The show required every horse to have a health certificate, so I made an appointment at the vet clinic for the Tuesday before the show. The week before I took him down there, I called the clinic his breeder used to ask for a copy of his medical records so my clinic could have them. You would have thought I was asking for nuclear codes! I was informed that only his breeder could authorize the release of his records; when I told them his breeder had already done so (or at least told me she’d done so), the clinic insisted they’d heard no such thing and wouldn’t send me anything. (I guess they eventually called his breeder or decided the horse didn’t have a right to privacy, as the records showed up in my mailbox last week.)

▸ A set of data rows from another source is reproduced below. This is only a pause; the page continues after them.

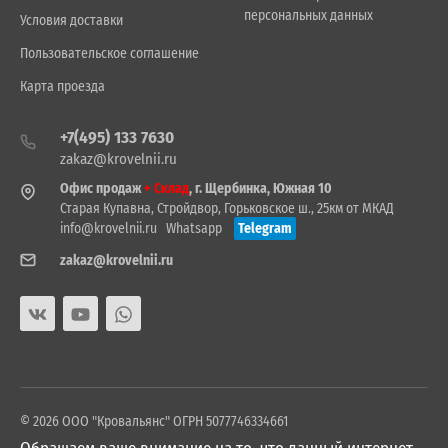
персональных данных
Условия доставки
Пользовательское соглашение
Карта проезда
+7(495) 133 7630
zakaz@krovelnii.ru
Офис продаж
+ Склад
, г. Щербинка, Южная 10
Старая Купавна, Стройдвор, Горьковское ш., 25км от МКАД
info@krovelnii.ru
Whatsapp
Telegram
zakaz@krovelnii.ru
© 2026 ООО "Кровальянс" ОГРН 5077746334661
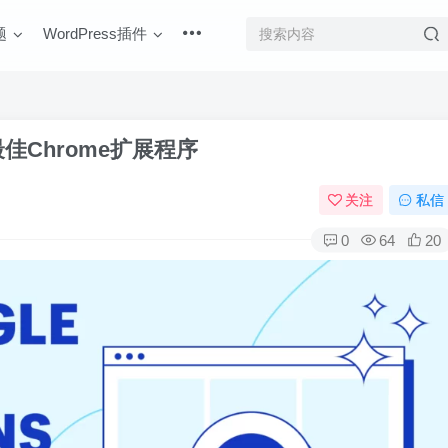
题
WordPress插件
最佳Chrome扩展程序
关注
私信
0
64
20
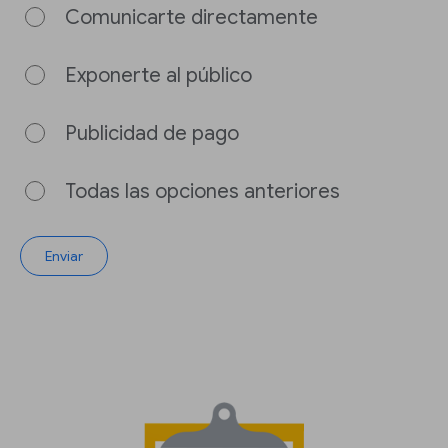
Comunicarte directamente
Exponerte al público
Publicidad de pago
Todas las opciones anteriores
Enviar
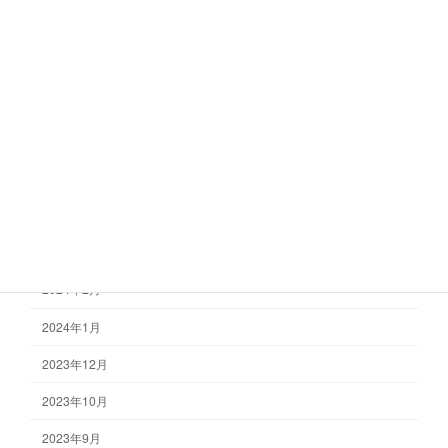
2024年10月
2024年9月
2024年8月
2024年7月
2024年6月
2024年4月
2024年3月
2024年2月
2024年1月
2023年12月
2023年10月
2023年9月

On Wednesday, I felt positively about the upcoming show. Madigan had a shiny new Coggins and health certificate. He was listed as entered. Ride times were supposed to be published that day. All was well! However, at noon, ride times were not published. At 5 PM ride times were not published. At 8 PM, the facility’s Facebook page posted that ride times would be published within the hour. A post with ride times was never actually published (nor did I get an email with them); I found the times by guessing the URL of the ride times page based on the URL of the entry status page.

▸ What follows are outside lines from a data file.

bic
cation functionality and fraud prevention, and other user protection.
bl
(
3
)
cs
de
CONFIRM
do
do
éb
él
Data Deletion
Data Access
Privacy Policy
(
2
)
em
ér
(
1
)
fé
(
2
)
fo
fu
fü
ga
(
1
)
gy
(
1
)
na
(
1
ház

Baby horse or very small giraffe?

Madigan was scheduled to go at 3:12 PM on Friday. After conferring with Madigan’s show squad, I decided to leave at 11 AM. It’s a 2.5 hour drive to the venue, and everyone felt like extra time was better than too little time. I decided to have my friend next door handle Madigan at the show. She’s experienced with showing horses in hand and has presented lots of young horses at inspections. Plus, she runs way faster than I do! Another friend came to act as assistant handler (to wave the longe whip at him to get him to trot) and a third friend came for moral support. It was fun to have a group and useful to have all the extra hands!

We arrived around 2 PM and I headed to the show office to check in. Madigan unloaded a little wide-eyed but settled down quickly once he was parked in front of a hay bag. Assistant handler braided him, and she and my neighbor changed into their very professional-looking matching outfits. We all trekked down to the triangle with Madigan in tow. The triangle was set up in a field that was also being used as a schooling/warm-up area. It was busy, but not too wild. Horses were being ridden and led around and some were screaming like banshees, but Madigan was perfect. He let out one or two little baby whinnies and spent most of his time grazing.

We (and several other young horses and their handlers) waited around for about half an hour past the scheduled start of Future Event Horse. The judge never appeared. Someone eventually went to the show office to inquire about the delay, at which point we were informed the in-hand classes had been pushed back until 5 PM! I was super irritated about this- the ride times were apparently updated at 6:30 AM Friday morning, but I didn’t receive an email, there was nothing posted on the venue’s Facebook page or the show secretary company’s, and no one in the show office thought to mention it when I checked in and stated I was there for Future Event Horse. Back to the trailer we went. Madigan was unfazed. He was quiet and calm and spent an hour and half grazing (and attempting to trim the facility’s trees).

Trotting like a good boy.

Madigan’s spin around the triangle was uneventful. He was a little fussy about standing still- he didn’t do anything bad, just fidgeted a little and stood in the most awkward possible ways. That did not help him look his best, but the judge was understanding. Madigan walked perfectly and trotted with minimal encouragement from the longe whip. The judge complimented his relaxed demeanor and mentioned his athleticism and confidence on the score sheet. He ended up with a 71.11, which was good enough for second place behind a nice Oldenburg/Arabian colt. It took forever for the results to be posted; we left as soon as we could grab the ribbon and a photo and I pulled into my driveway at 10:15 PM.

Second place for a good boy!

I could not be more pleased with Madigan’s first outing. He stood around like an old pro, never got upset about anything, and traveled like a champion. It was a VERY long day, especially for a baby horse. I’m really impressed with his temperament- he’s such a sensible horse!